田舎に住んでいた身としては、ほとんど聞こえてこなかった蝉の声を久しぶりにきちんと聞いた気がする。
秦平くんに連れてこられた場所は、木々の多い広い公園で、周りは大きなビルが檻のように聳え立っているが、公園の中は木々の日陰で涼しく芝生では犬が走り回っている。
奥の噴水の前でご老人たちが集まってラジオ体操が既に始まっていた。
噴水の前に置かれたスマホから流れる大音量のラジオ体操に合わせてラジオ体操をしているさらに奥、噴水の裏側で数人座っているのが見えた。
「雫、康太」
集まっている数人の中から、秦平くんが二人の名前を呼ぶ。
振り返ったのは、ジャージ姿の目つきの鋭い男の子と耳元のピアスが光る活発そうな女の子。
「秦平だっ」
ぱあっと表情を明るくさせ駆け寄ってくる女の子は、私より少し小さいけれど可愛くてスタイルの良い女の子。ピアスと指先のネイルにつけられたラインストーンが輝いていて綺麗。
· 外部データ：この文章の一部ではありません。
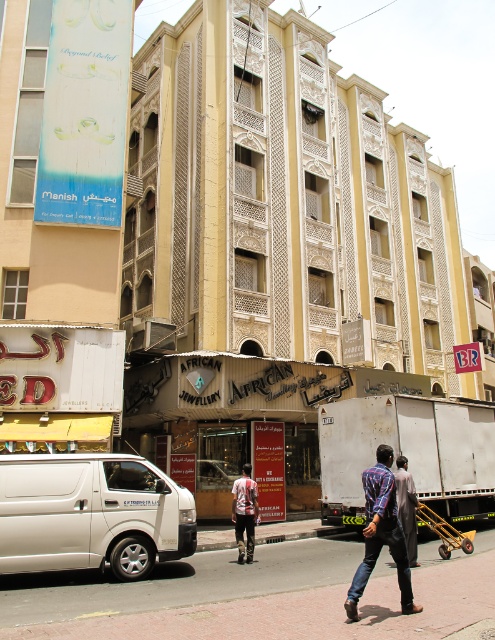 Can you confirm if paved concrete sidewalk at lower center is positioned to the left of dark brown leather jacket at center?

Correct, you'll find paved concrete sidewalk at lower center to the left of dark brown leather jacket at center.

Image resolution: width=495 pixels, height=640 pixels. In order to click on paved concrete sidewalk at lower center in this screenshot , I will do `click(258, 596)`.

Does blue plaid shirt at center have a lesser height compared to reddish-brown leather pants at center?

Incorrect, blue plaid shirt at center's height does not fall short of reddish-brown leather pants at center's.

Is point (392, 552) farther from camera compared to point (237, 540)?

No, it is in front of (237, 540).

Who is more distant from viewer, (x=381, y=524) or (x=242, y=544)?

The point (x=242, y=544) is behind.

This screenshot has height=640, width=495. What are the coordinates of `blue plaid shirt at center` in the screenshot? It's located at (381, 532).

Who is positioned more to the left, white matte van at lower left or reddish-brown leather pants at center?

white matte van at lower left is more to the left.

The width and height of the screenshot is (495, 640). What do you see at coordinates (92, 513) in the screenshot? I see `white matte van at lower left` at bounding box center [92, 513].

Is point (99, 524) behind point (242, 472)?

No, it is not.

Locate an element on the screen. white matte van at lower left is located at coordinates (92, 513). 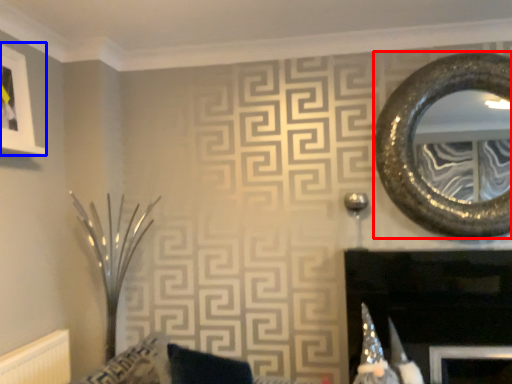 Question: Which object is further to the camera taking this photo, oval (highlighted by a red box) or picture frame (highlighted by a blue box)?

Choices:
 (A) oval
 (B) picture frame

Answer: (A) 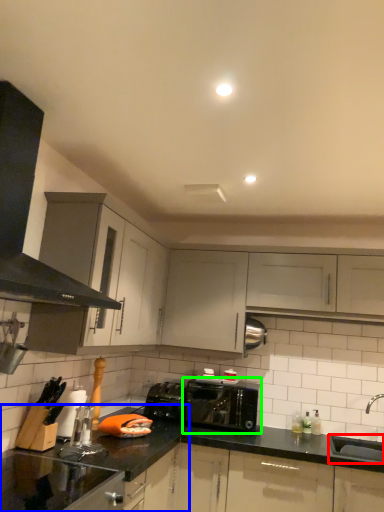 Question: Which object is the farthest from sink (highlighted by a red box)? Choose among these: countertop (highlighted by a blue box) or toaster (highlighted by a green box).

Choices:
 (A) countertop
 (B) toaster

Answer: (A) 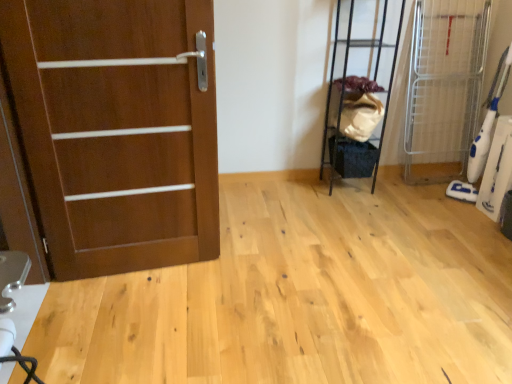 The image size is (512, 384). In order to click on free spot in front of matte wood door at left in this screenshot , I will do `click(131, 322)`. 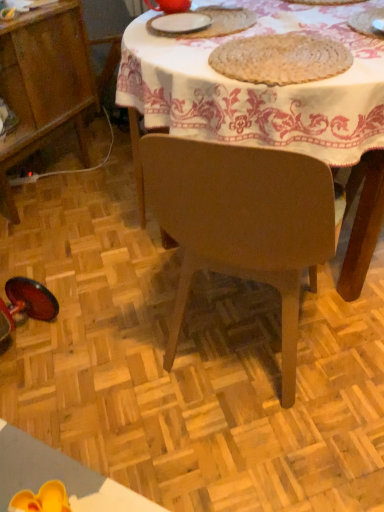 This screenshot has height=512, width=384. Identify the location of free space between white matte plate at upper center, the 2th tableware in the left-to-right sequence, and matte red teapot at upper center, arranged as the 1th tableware when viewed from the left. (185, 21). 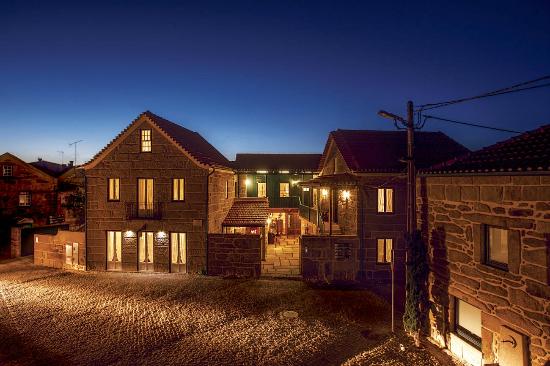 Find the location of a particular element. This screenshot has width=550, height=366. wall closest to front of image is located at coordinates (533, 310). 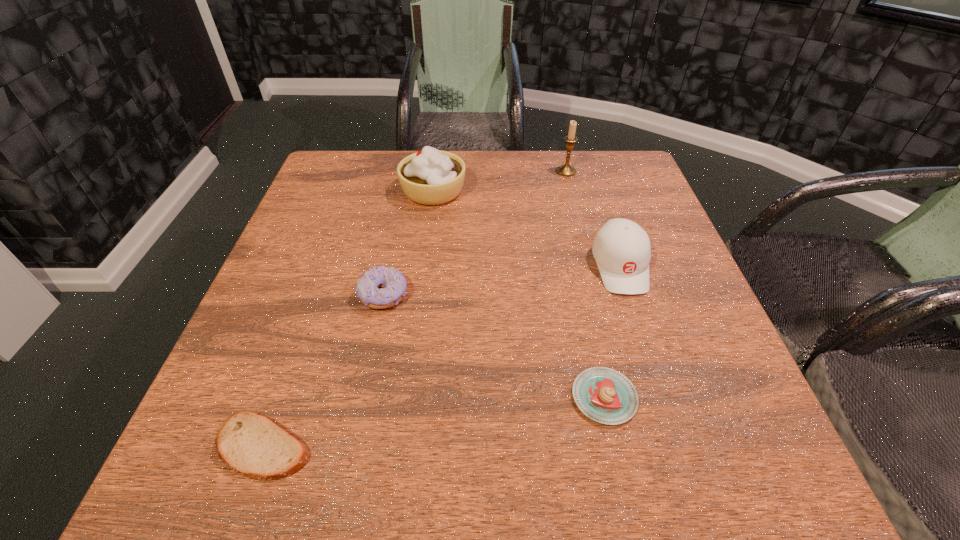 I want to click on vacant space that is in between the third tallest object and the second shortest object, so click(x=612, y=332).

Where is `vacant area that lies between the doughnut and the whipped cream`? This screenshot has height=540, width=960. vacant area that lies between the doughnut and the whipped cream is located at coordinates (408, 243).

Where is `vacant area that lies between the doughnut and the pastry`? The image size is (960, 540). vacant area that lies between the doughnut and the pastry is located at coordinates (493, 346).

Image resolution: width=960 pixels, height=540 pixels. Identify the location of free space between the shortest object and the third tallest object. (442, 356).

Where is `vacant region between the pita bread and the whipped cream`? vacant region between the pita bread and the whipped cream is located at coordinates (348, 319).

Identify which object is located as the fourth nearest to the fifth tallest object. Please provide its 2D coordinates. Your answer should be formatted as a tuple, i.e. [(x, y)], where the tuple contains the x and y coordinates of a point satisfying the conditions above.

[(430, 177)]

Where is `object that is the fifth closest to the fourth tallest object`? The image size is (960, 540). object that is the fifth closest to the fourth tallest object is located at coordinates (566, 170).

Find the location of `free location that satisfies the following two spatial constraints: 1. on the back side of the pita bread; 2. on the right side of the candle holder`. free location that satisfies the following two spatial constraints: 1. on the back side of the pita bread; 2. on the right side of the candle holder is located at coordinates (361, 171).

Identify the location of vacant space that satisfies the following two spatial constraints: 1. on the back side of the whipped cream; 2. on the right side of the candle holder. (436, 171).

This screenshot has width=960, height=540. What are the coordinates of `free point that satisfies the following two spatial constraints: 1. on the front side of the doughnut; 2. on the left side of the second shortest object` in the screenshot? It's located at (362, 397). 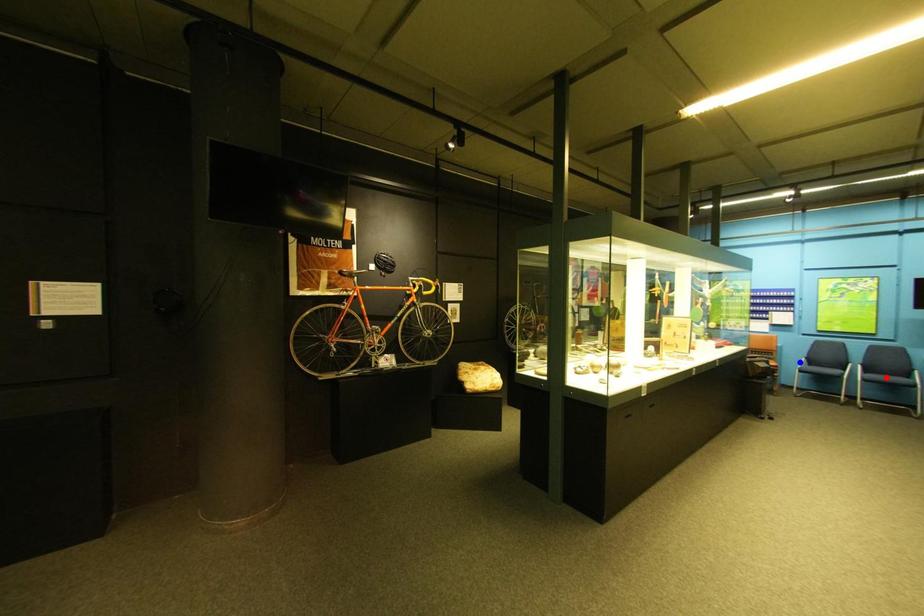 Question: Which of the two points in the image is closer to the camera?

Choices:
 (A) Blue point is closer.
 (B) Red point is closer.

Answer: (B) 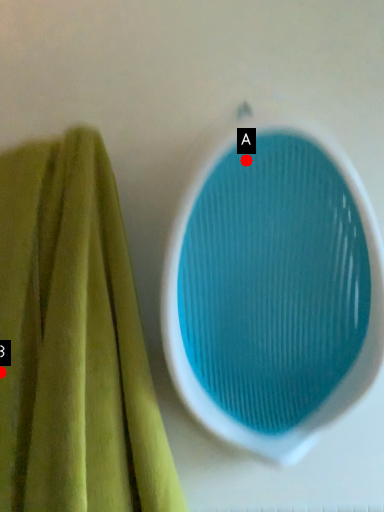 Question: Two points are circled on the image, labeled by A and B beside each circle. Among these points, which one is nearest to the camera?

Choices:
 (A) A is closer
 (B) B is closer

Answer: (A) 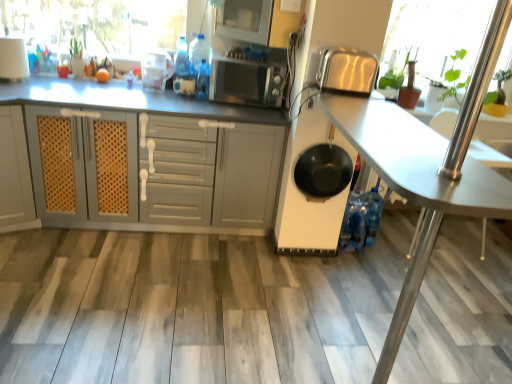 Question: From the image's perspective, relative to green leafy plant at upper right, the second window screen viewed from the left, is white matte cabinet at center above or below?

Choices:
 (A) below
 (B) above

Answer: (A)

Question: Considering the positions of white matte cabinet at center and green leafy plant at upper right, positioned as the 1th window screen in right-to-left order, in the image, is white matte cabinet at center taller or shorter than green leafy plant at upper right, positioned as the 1th window screen in right-to-left order,?

Choices:
 (A) short
 (B) tall

Answer: (B)

Question: Based on their relative distances, which object is nearer to the satin silver toaster at upper right, which is the 1th appliance in right-to-left order?

Choices:
 (A) satin silver microwave at center
 (B) metallic silver table at center
 (C) white matte cabinet at center
 (D) transparent glass door at right
 (E) transparent plastic container at upper center, the second appliance positioned from the left

Answer: (B)

Question: Which of these objects is positioned farthest from the satin silver microwave at center?

Choices:
 (A) transparent glass door at right
 (B) white matte cabinet at center
 (C) green leafy plant at upper right, positioned as the 1th window screen in right-to-left order
 (D) metallic silver table at center
 (E) black matte frying pan at center

Answer: (A) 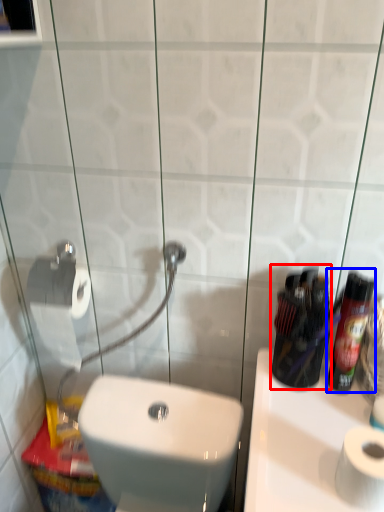 Question: Which object is further to the camera taking this photo, mouthwash (highlighted by a red box) or cleaning product (highlighted by a blue box)?

Choices:
 (A) mouthwash
 (B) cleaning product

Answer: (A) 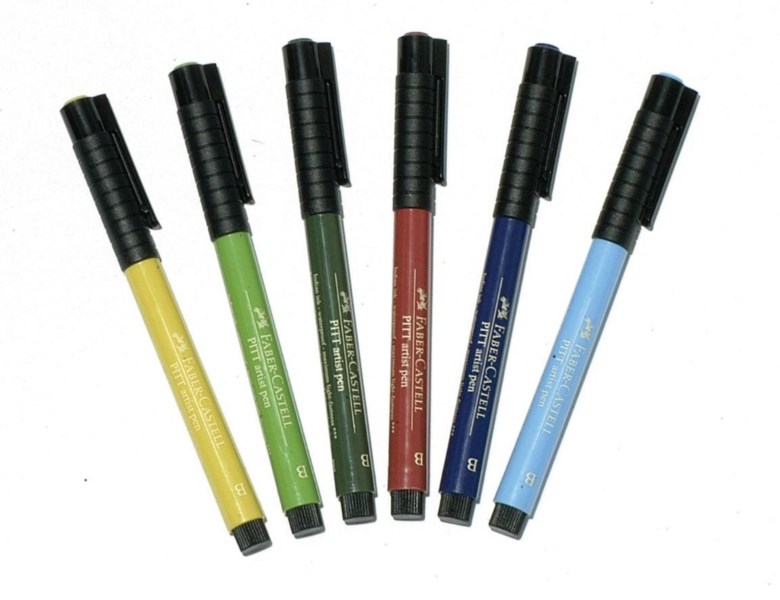 This screenshot has width=780, height=600. I want to click on pen, so click(218, 182), click(126, 215), click(302, 123), click(416, 90), click(548, 117), click(649, 178). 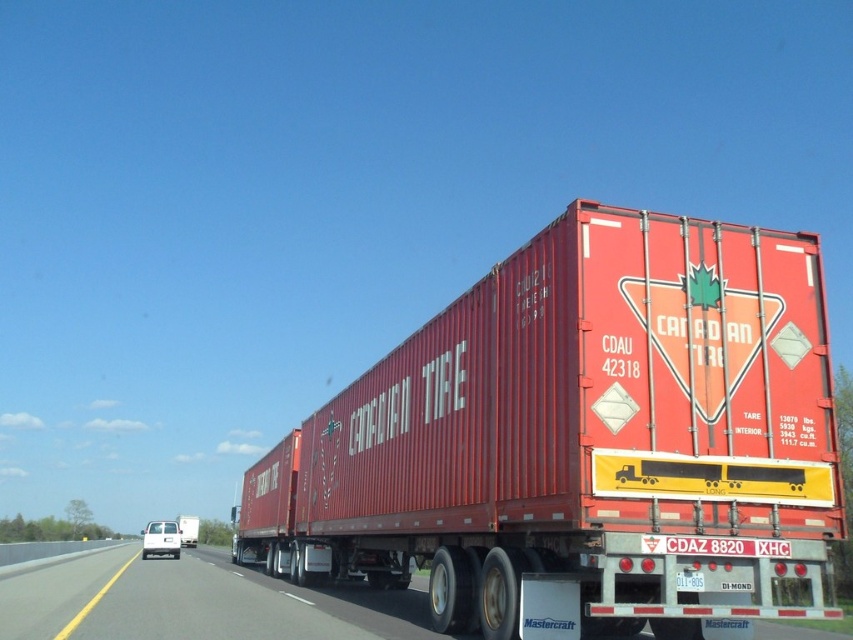 Question: Does metallic red trailer truck at center appear on the left side of matte red trailer at center?

Choices:
 (A) no
 (B) yes

Answer: (A)

Question: Which of these objects is positioned farthest from the metallic silver truck at center?

Choices:
 (A) metallic red trailer truck at center
 (B) matte red trailer at center

Answer: (B)

Question: Among these objects, which one is nearest to the camera?

Choices:
 (A) matte red trailer at center
 (B) metallic red trailer truck at center
 (C) metallic silver truck at center

Answer: (B)

Question: Does metallic silver truck at center have a smaller size compared to matte red trailer at center?

Choices:
 (A) no
 (B) yes

Answer: (B)

Question: Among these objects, which one is nearest to the camera?

Choices:
 (A) matte red trailer at center
 (B) metallic silver truck at center

Answer: (B)

Question: Can you confirm if metallic red trailer truck at center is smaller than metallic silver truck at center?

Choices:
 (A) no
 (B) yes

Answer: (B) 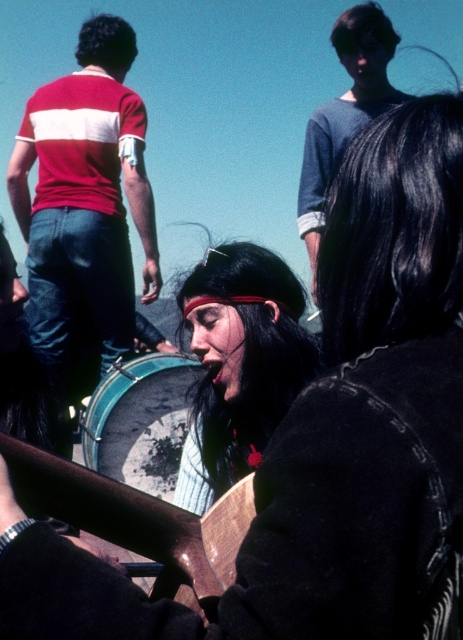 This screenshot has width=463, height=640. I want to click on blue metallic drum at center, so click(141, 420).

Can you confirm if blue metallic drum at center is positioned to the left of blue sweater at upper center?

Correct, you'll find blue metallic drum at center to the left of blue sweater at upper center.

Which is in front, point (125, 412) or point (339, 60)?

Point (125, 412) is in front.

This screenshot has height=640, width=463. What are the coordinates of `blue metallic drum at center` in the screenshot? It's located at (141, 420).

Is wooden book at center bigger than blue sweater at upper center?

Actually, wooden book at center might be smaller than blue sweater at upper center.

Is point (195, 540) positioned behind point (341, 97)?

No, (195, 540) is in front of (341, 97).

Is point (68, 467) farther from camera compared to point (327, 141)?

No, (68, 467) is closer to viewer.

Image resolution: width=463 pixels, height=640 pixels. Identify the location of wooden book at center. (137, 516).

Based on the photo, is red striped t-shirt at left thinner than wooden book at center?

Incorrect, red striped t-shirt at left's width is not less than wooden book at center's.

Locate an element on the screen. red striped t-shirt at left is located at coordinates (86, 196).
綺麗なんだけど、私のキャンパスノートを勝手に見てクスクス笑っていたクラスの目立つ女の子たちに雰囲気が似ていてちょっとだけ怖い。
秦平くんの後ろに隠れると、目つきの鋭い男の子がわざわざ秦平くんの後ろを覗き込んできた。
急いで視線を逸らしたけれど、茶髪に染めた男の子。身体が強張ってしまう。
「そいつ、転校生じゃね?」
「え、そうなの?」
女の子が驚くのと、秦平くんがその男の子の頭に拳骨を落とすのはほぼ一緒だった。
「女の子をこいつって言うな。引っ越してきたばかりで友達もいないしこの町を知らないから案内中なんだ」
秦平くんの言葉に素直に「すまん」と謝ってきたので、必死で頷く。
「えー、でも雫と同じクラスになるかもじゃん。康太と雫は明星高校だよ。よろしくね」
「あ、の、お願いします。梔子藍香です」
「藍香ちゃんね。雫ってよんでー。あとでライン交換しようね。今、雫のスマホはラジオ体操流してるから」
「あそこのスマホ、雫さんのなんだね」
確かに可愛くデコっているスマホケースだ。
「雫って呼び捨てでいいよ。雫も藍香って呼び捨てするね」
懐まで飛び込んでくるような人懐っこい姿は、私が怖がっていたクラスの女の子たちとは全然違っていた。
なんていうか清々しく真っ直ぐで可愛い女の子だ。
「し、雫……ちゃん」
呼び捨てに戸惑うと、雫ちゃんは照れたように笑う。
「なんか急に雫って名前が可愛く思えちゃった。まあ可愛いんだけど」
おいでーっと手を繋がれて、噴水の裏へ案内された。
ちらりと秦平くんの方を見ると、両手をあげていってらっしゃいと見送ってくれている。
いえ、できれば知らない人の集まりは怖いので、もっとちゃんと見といてほしいです。なんて言えるわけもなく、少しだけ震える身体の胸元で拳を強く握って雫ちゃんの後ろを歩いた。
噴水裏に集まっていたのは、明星学園の初等部のころからの腐れ縁や違う高校のへ行った子らからの紹介で集まった同じ高校一年生の集まりと紹介してくれた。男女比は半々ぐらい。
私のような田舎っぽく人見知りで内気な人が全然いなくて、活発そうでそして皆、良い人。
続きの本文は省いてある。